Rumah yang sebelumnya berada dalam kondisi memprihatinkan kini telah berubah menjadi hunian yang lebih aman, sehat, dan nyaman. Kehadiran rumah baru tersebut bukan sekadar pembangunan fisik, melainkan simbol kepedulian dan kebersamaan yang lahir dari kolaborasi berbagai pihak.
Wakil Komandan Satgas Pamtas RI–RDTL Sektor Timur Yonarmed 12 Kostrad, Mayor Arm Denny Rizki Nuary, mengatakan bahwa keberadaan Satgas di wilayah perbatasan harus mampu memberikan manfaat yang dirasakan langsung oleh masyarakat.
Menurutnya, menjaga wilayah perbatasan tidak hanya dilakukan melalui pengamanan dan patroli, tetapi juga melalui kegiatan sosial yang membantu meningkatkan kesejahteraan warga.
“Ketika masyarakat merasa diperhatikan dan dibantu, maka hubungan antara TNI dan rakyat akan semakin erat. Inilah yang terus kami bangun selama menjalankan tugas di wilayah perbatasan,” ungkapnya.
Program pembangunan rumah layak huni ini mendapat apresiasi dari Pemerintah Kabupaten Malaka yang menilai kolaborasi antara pemerintah daerah dan Satgas Pamtas menjadi contoh nyata kerja bersama dalam menyelesaikan persoalan sosial masyarakat.
Peresmian rumah berlangsung sederhana namun penuh makna.
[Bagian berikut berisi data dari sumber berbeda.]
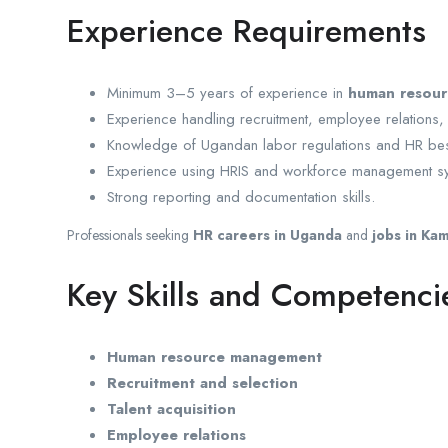
Experience Requirements
Minimum 3–5 years of experience in
human resou
Experience handling recruitment, employee relations,
Knowledge of Ugandan labor regulations and HR best
Experience using HRIS and workforce management s
Strong reporting and documentation skills.
Professionals seeking
HR careers in Uganda
and
jobs in Ka
Key Skills and Competenci
Human resource management
Recruitment and selection
Talent acquisition
Employee relations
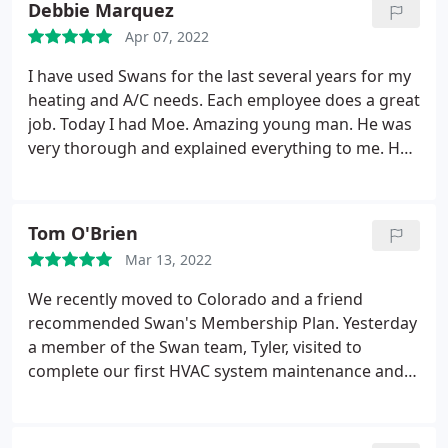
Debbie Marquez
is proud of their work and stands by their
rebates and informed us of inspection
customer. I am really glad we contracted with them.
Apr 07, 2022
requirements and paperwork that we will receive.
We could not be more pleased with their work and
I have used Swans for the last several years for my
definitely recommend them to anyone who needs
heating and A/C needs. Each employee does a great
honest, professional, quality work.
job. Today I had Moe. Amazing young man. He was
very thorough and explained everything to me. He
took his time and even swept up some dust that
was on the floor.which I have never seen someone
do before. I highly recommend Swans and Moe
Tom O'Brien
Service: A/C system maintenance
Mar 13, 2022
We recently moved to Colorado and a friend
recommended Swan's Membership Plan. Yesterday
a member of the Swan team, Tyler, visited to
complete our first HVAC system maintenance and
review. He was extremely professional, thorough
and explained in detail the ins and outs of our
system. Tyler recommended a few changes and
Raut bahagia terpancar dari keluarga penerima manfaat yang kini dapat menempati rumah yang lebih layak untuk menjalani kehidupan sehari-hari.
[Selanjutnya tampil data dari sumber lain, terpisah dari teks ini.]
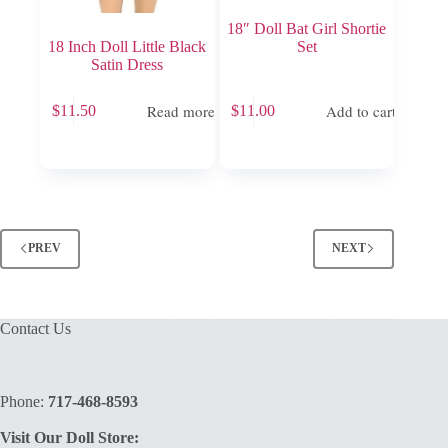
18″ Doll Bat Girl Shortie
18 Inch Doll Little Black
Set
Satin Dress
Read more
Add to cart
$
11.50
$
11.00
PREV
NEXT
Contact Us
Phone:
717-468-8593
Visit Our Doll Store:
Masyarakat setempat juga menyambut positif program tersebut. Mereka menilai kehadiran Satgas Yonarmed 12 Kostrad tidak hanya memberikan rasa aman, tetapi juga menghadirkan kepedulian sosial yang nyata melalui berbagai kegiatan kemasyarakatan.
Di tengah berbagai tantangan pembangunan wilayah perbatasan, kolaborasi seperti ini menunjukkan bahwa perubahan dapat diwujudkan ketika pemerintah, aparat, dan masyarakat berjalan bersama dalam semangat gotong royong.
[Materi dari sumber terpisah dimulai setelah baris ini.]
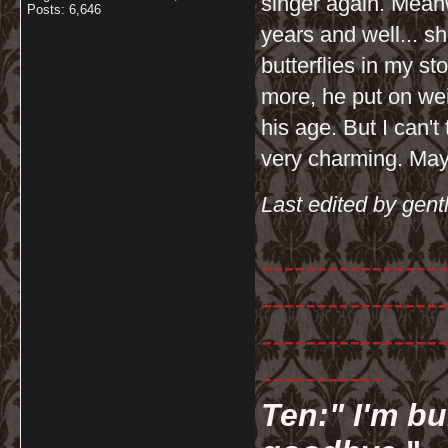
singer again. Meanw
Posts: 6,646
years and well... sh
butterflies in my 
more, he put on wei
his age. But I can't 
very charming. Mayb
Last edited by gent
-----------------
-----------------
-----------------
-----------
Ten:" I'm bu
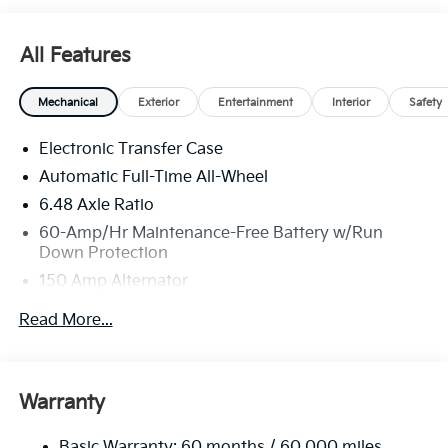
All Features
Mechanical
Exterior
Entertainment
Interior
Safety
Electronic Transfer Case
Automatic Full-Time All-Wheel
6.48 Axle Ratio
60-Amp/Hr Maintenance-Free Battery w/Run
Down Protection
150 Amp Alternator
Towing Equipment -inc: Trailer Sway Control
Read More...
4542# Gvwr
Gas-Pressurized Shock Absorbers
Front Anti-Roll Bar
Warranty
Electric Power-Assist Speed-Sensing Steering
Basic Warranty: 60 months / 60,000 miles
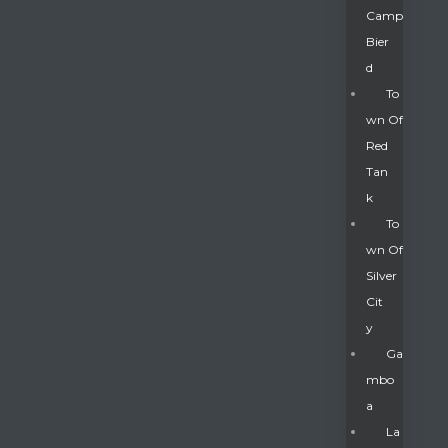
Camp
Bier
D
To
Wn Of
Red
Tan
K
To
Wn Of
Silver
Gatun
Cit
Y
nd
Ga
Mbo
A
La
Program rumah layak huni tersebut diharapkan menjadi inspirasi bagi lahirnya berbagai inisiatif sosial lainnya yang mampu meningkatkan kesejahteraan masyarakat sekaligus memperkuat persatuan di wilayah perbatasan.
Sebuah rumah mungkin dibangun dengan batu dan semen, tetapi harapan di dalamnya dibangun oleh kepedulian, kebersamaan, dan gotong royong.